Supplied entries |
==============================
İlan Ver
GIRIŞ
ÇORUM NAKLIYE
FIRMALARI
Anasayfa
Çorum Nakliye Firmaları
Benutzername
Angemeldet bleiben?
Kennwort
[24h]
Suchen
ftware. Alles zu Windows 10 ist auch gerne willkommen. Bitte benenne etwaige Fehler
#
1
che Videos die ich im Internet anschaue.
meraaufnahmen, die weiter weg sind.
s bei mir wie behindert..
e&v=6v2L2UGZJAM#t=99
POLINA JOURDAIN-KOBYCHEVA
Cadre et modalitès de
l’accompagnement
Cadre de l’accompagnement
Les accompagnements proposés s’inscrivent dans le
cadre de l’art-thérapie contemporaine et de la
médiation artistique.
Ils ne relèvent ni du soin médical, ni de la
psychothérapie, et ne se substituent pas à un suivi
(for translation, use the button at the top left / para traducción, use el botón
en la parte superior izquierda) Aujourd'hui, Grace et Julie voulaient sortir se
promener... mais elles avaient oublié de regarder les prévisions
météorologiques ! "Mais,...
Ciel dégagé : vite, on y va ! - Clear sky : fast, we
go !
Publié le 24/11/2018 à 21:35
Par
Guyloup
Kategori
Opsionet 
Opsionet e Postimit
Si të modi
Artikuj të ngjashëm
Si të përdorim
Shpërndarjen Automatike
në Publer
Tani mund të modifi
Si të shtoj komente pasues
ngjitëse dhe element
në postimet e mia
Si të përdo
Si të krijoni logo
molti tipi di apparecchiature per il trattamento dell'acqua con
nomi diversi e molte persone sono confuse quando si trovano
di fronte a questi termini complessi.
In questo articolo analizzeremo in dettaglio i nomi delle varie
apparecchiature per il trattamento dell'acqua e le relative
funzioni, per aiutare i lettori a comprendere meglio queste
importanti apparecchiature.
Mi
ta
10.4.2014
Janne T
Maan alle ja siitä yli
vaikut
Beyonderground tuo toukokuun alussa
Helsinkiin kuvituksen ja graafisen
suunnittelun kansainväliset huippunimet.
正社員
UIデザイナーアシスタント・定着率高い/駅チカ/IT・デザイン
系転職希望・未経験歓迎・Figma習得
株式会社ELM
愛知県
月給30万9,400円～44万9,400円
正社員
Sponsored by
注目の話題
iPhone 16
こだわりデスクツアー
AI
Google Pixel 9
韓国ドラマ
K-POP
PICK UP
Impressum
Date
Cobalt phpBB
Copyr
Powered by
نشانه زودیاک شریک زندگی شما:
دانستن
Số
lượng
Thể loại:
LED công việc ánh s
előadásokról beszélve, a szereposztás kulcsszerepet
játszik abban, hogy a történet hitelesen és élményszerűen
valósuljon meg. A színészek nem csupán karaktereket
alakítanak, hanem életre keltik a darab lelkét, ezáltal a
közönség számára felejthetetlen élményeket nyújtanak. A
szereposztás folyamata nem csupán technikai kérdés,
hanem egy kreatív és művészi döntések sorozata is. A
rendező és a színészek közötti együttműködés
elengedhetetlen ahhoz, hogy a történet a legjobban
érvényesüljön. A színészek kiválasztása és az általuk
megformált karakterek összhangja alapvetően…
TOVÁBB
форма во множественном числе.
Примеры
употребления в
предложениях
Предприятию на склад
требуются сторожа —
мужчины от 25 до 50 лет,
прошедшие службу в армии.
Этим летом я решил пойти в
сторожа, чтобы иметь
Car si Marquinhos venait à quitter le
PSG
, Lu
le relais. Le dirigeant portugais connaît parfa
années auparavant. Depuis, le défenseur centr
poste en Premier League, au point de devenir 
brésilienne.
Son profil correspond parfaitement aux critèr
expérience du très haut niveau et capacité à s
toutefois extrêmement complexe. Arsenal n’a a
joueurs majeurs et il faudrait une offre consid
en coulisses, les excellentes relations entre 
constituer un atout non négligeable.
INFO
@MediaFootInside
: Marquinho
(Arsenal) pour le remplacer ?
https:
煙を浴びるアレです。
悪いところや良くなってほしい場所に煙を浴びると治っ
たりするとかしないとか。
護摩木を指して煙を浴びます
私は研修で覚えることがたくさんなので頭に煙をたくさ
==============================
The task | For each record in the listing, output it again exactly.

Exercise response |
İlan Ver
GIRIŞ
ÇORUM NAKLIYE
FIRMALARI
Anasayfa
Çorum Nakliye Firmaları
Benutzername
Angemeldet bleiben?
Kennwort
[24h]
Suchen
ftware. Alles zu Windows 10 ist auch gerne willkommen. Bitte benenne etwaige Fehler
#
1
che Videos die ich im Internet anschaue.
meraaufnahmen, die weiter weg sind.
s bei mir wie behindert..
e&v=6v2L2UGZJAM#t=99
POLINA JOURDAIN-KOBYCHEVA
Cadre et modalitès de
l’accompagnement
Cadre de l’accompagnement
Les accompagnements proposés s’inscrivent dans le
cadre de l’art-thérapie contemporaine et de la
médiation artistique.
Ils ne relèvent ni du soin médical, ni de la
psychothérapie, et ne se substituent pas à un suivi
(for translation, use the button at the top left / para traducción, use el botón
en la parte superior izquierda) Aujourd'hui, Grace et Julie voulaient sortir se
promener... mais elles avaient oublié de regarder les prévisions
météorologiques ! "Mais,...
Ciel dégagé : vite, on y va ! - Clear sky : fast, we
go !
Publié le 24/11/2018 à 21:35
Par
Guyloup
Kategori
Opsionet 
Opsionet e Postimit
Si të modi
Artikuj të ngjashëm
Si të përdorim
Shpërndarjen Automatike
në Publer
Tani mund të modifi
Si të shtoj komente pasues
ngjitëse dhe element
në postimet e mia
Si të përdo
Si të krijoni logo
molti tipi di apparecchiature per il trattamento dell'acqua con
nomi diversi e molte persone sono confuse quando si trovano
di fronte a questi termini complessi.
In questo articolo analizzeremo in dettaglio i nomi delle varie
apparecchiature per il trattamento dell'acqua e le relative
funzioni, per aiutare i lettori a comprendere meglio queste
importanti apparecchiature.
Mi
ta
10.4.2014
Janne T
Maan alle ja siitä yli
vaikut
Beyonderground tuo toukokuun alussa
Helsinkiin kuvituksen ja graafisen
suunnittelun kansainväliset huippunimet.
正社員
UIデザイナーアシスタント・定着率高い/駅チカ/IT・デザイン
系転職希望・未経験歓迎・Figma習得
株式会社ELM
愛知県
月給30万9,400円～44万9,400円
正社員
Sponsored by
注目の話題
iPhone 16
こだわりデスクツアー
AI
Google Pixel 9
韓国ドラマ
K-POP
PICK UP
Impressum
Date
Cobalt phpBB
Copyr
Powered by
نشانه زودیاک شریک زندگی شما:
دانستن
Số
lượng
Thể loại:
LED công việc ánh s
előadásokról beszélve, a szereposztás kulcsszerepet
játszik abban, hogy a történet hitelesen és élményszerűen
valósuljon meg. A színészek nem csupán karaktereket
alakítanak, hanem életre keltik a darab lelkét, ezáltal a
közönség számára felejthetetlen élményeket nyújtanak. A
szereposztás folyamata nem csupán technikai kérdés,
hanem egy kreatív és művészi döntések sorozata is. A
rendező és a színészek közötti együttműködés
elengedhetetlen ahhoz, hogy a történet a legjobban
érvényesüljön. A színészek kiválasztása és az általuk
megformált karakterek összhangja alapvetően…
TOVÁBB
форма во множественном числе.
Примеры
употребления в
предложениях
Предприятию на склад
требуются сторожа —
мужчины от 25 до 50 лет,
прошедшие службу в армии.
Этим летом я решил пойти в
сторожа, чтобы иметь
Car si Marquinhos venait à quitter le
PSG
, Lu
le relais. Le dirigeant portugais connaît parfa
années auparavant. Depuis, le défenseur centr
poste en Premier League, au point de devenir 
brésilienne.
Son profil correspond parfaitement aux critèr
expérience du très haut niveau et capacité à s
toutefois extrêmement complexe. Arsenal n’a a
joueurs majeurs et il faudrait une offre consid
en coulisses, les excellentes relations entre 
constituer un atout non négligeable.
INFO
@MediaFootInside
: Marquinho
(Arsenal) pour le remplacer ?
https:
煙を浴びるアレです。
悪いところや良くなってほしい場所に煙を浴びると治っ
たりするとかしないとか。
護摩木を指して煙を浴びます
私は研修で覚えることがたくさんなので頭に煙をたくさ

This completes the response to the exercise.